== Page images and extracted text ==
──────────
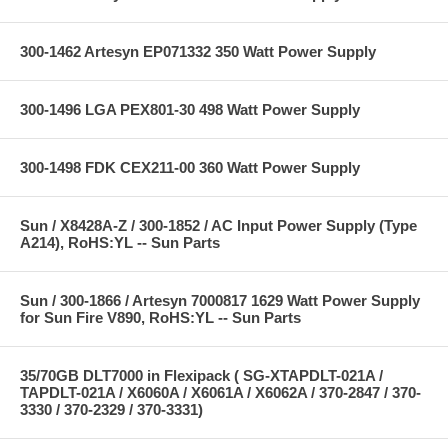
300-1462 Artesyn EP071332 350 Watt Power Supply
300-1496 LGA PEX801-30 498 Watt Power Supply
300-1498 FDK CEX211-00 360 Watt Power Supply
Sun / X8428A-Z / 300-1852 / AC Input Power Supply (Type
A214), RoHS:YL -- Sun Parts
Sun / 300-1866 / Artesyn 7000817 1629 Watt Power Supply
for Sun Fire V890, RoHS:YL -- Sun Parts
35/70GB DLT7000 in Flexipack ( SG-XTAPDLT-021A /
TAPDLT-021A / X6060A / X6061A / X6062A / 370-2847 / 370-
3330 / 370-2329 / 370-3331)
──────────
Would you copy every line of the entries in which "Watt" appears?

300-1462 Artesyn EP071332 350 Watt Power Supply
300-1496 LGA PEX801-30 498 Watt Power Supply
300-1498 FDK CEX211-00 360 Watt Power Supply
Sun / 300-1866 / Artesyn 7000817 1629 Watt Power Supply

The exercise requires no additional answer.